B. Reason why Noise due to Stirring of Ink is Suppressed
[0038] Figs. 6A to 6C are explanatory views showing a reason why noise during stirring of
the ink is effectively suppressed by providing a buffer member 109c to a hole which
engages the stirring plate 109 to a protrusion 112. For the explanation, Figs. 6A
to 6C show the movement of the stirring plate 109 which generates noise during stirring
the ink.
[0039] First, as shown in Figs. 6A and 6B, when the stirring plate 109 moves in the direction
which stirs the ink, there is a concern that the tip of the stirring plate 109 may
collide with the inner wall of the ink chamber 110 and collision noise may be generated.
However, actually, the noise generated in this manner is not so great. On the other
hand, the tip of the stirring plate 109 collides with the inner wall of the ink chamber
110, and the stirring plate vibrates with respect to the protrusion 112 which is a
support structure with the stirring plate 109. Therefore, due to the fact that the
inner edge portion of the hole of the stirring plate 109 and the protrusion 112 collide
with each other at the time of the vibration, collision noise is generated. Thus,
the collision noise is the major example of noise which is generated when the ink
is stirred.
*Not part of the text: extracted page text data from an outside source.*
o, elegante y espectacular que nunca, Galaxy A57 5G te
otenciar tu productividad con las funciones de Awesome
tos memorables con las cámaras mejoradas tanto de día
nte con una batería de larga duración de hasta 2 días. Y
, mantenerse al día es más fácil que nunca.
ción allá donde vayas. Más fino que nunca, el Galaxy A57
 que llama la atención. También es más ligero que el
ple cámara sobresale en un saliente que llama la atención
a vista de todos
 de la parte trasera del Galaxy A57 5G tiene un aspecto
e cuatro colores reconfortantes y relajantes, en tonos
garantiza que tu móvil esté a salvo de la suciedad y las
Fig. 6C shows the state where the stirring plate 109 vibrates with respect
to the protrusion 112 which is the support structure due to the fact that the tip
of the stirring plate 109 collides with the inner wall of the ink chamber 110.
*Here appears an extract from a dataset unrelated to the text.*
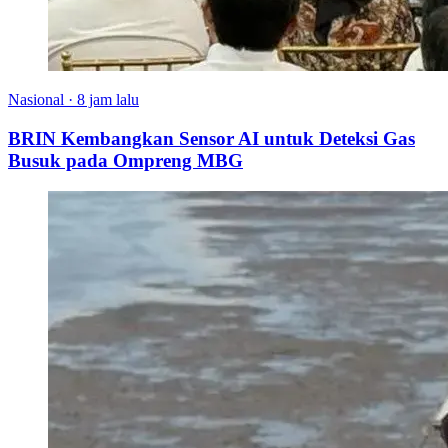
Nasional
·
8 jam lalu
BRIN Kembangkan Sensor AI untuk Deteksi Gas
Busuk pada Ompreng MBG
[0040] As described above, it is considered that the major cause of the noise generated
during the stirring of the ink is the collision noise generated when the hole of the
stirring plate 109 and the protrusion 112 collide with each other at the time of the
stirring due to the fact that the stirring plate 109 vibrates when the stirring plate
109 collides the ink chamber 110. Therefore, since the impact at the time of the collision
of the stirring plate 109 and the protrusion 112 can be suppressed by providing the
buffer member 109c in the inner edge portion of the hole of the stirring plate 109,
it is possible to decrease the major noise (collision noise of stirring plate 109
and protrusion portion 112). As a result, it is possible to effectively suppress the
noise generated during the stirring of the ink.
C. Modification
[0041] In the above-described embodiment, some modifications are considered. Hereinafter,
the modifications will be simply described. Moreover, in the modifications described
below, the same components as the above-described embodiment are denoted by the same
reference numerals as the embodiment, and detailed explanation will be omitted.
C-1, First Modification
[0042] In the above-described embodiment, the case where the buffer member 109c is provided
at the inner edge portion of the hole which engages the stirring plate 109 to the
protrusion 112 of the ink chamber 110 is explained. Here, the buffer member 109c may
be provided at the protrusion 112 side instead of providing the buffer member 109c
in the stirring plate 109.
[0043] Figs. 7A and 7B are explanatory views showing the inner structure of the ink chamber
110 of the ink cartridge 100 of a first modification. In the protrusion 112 in the
ink chamber 110 shown in Fig. 7A, the portion, in which the hole of the stirring plate
109 is engaged to the protrusion 112, is covered by the rubber buffer member 109c.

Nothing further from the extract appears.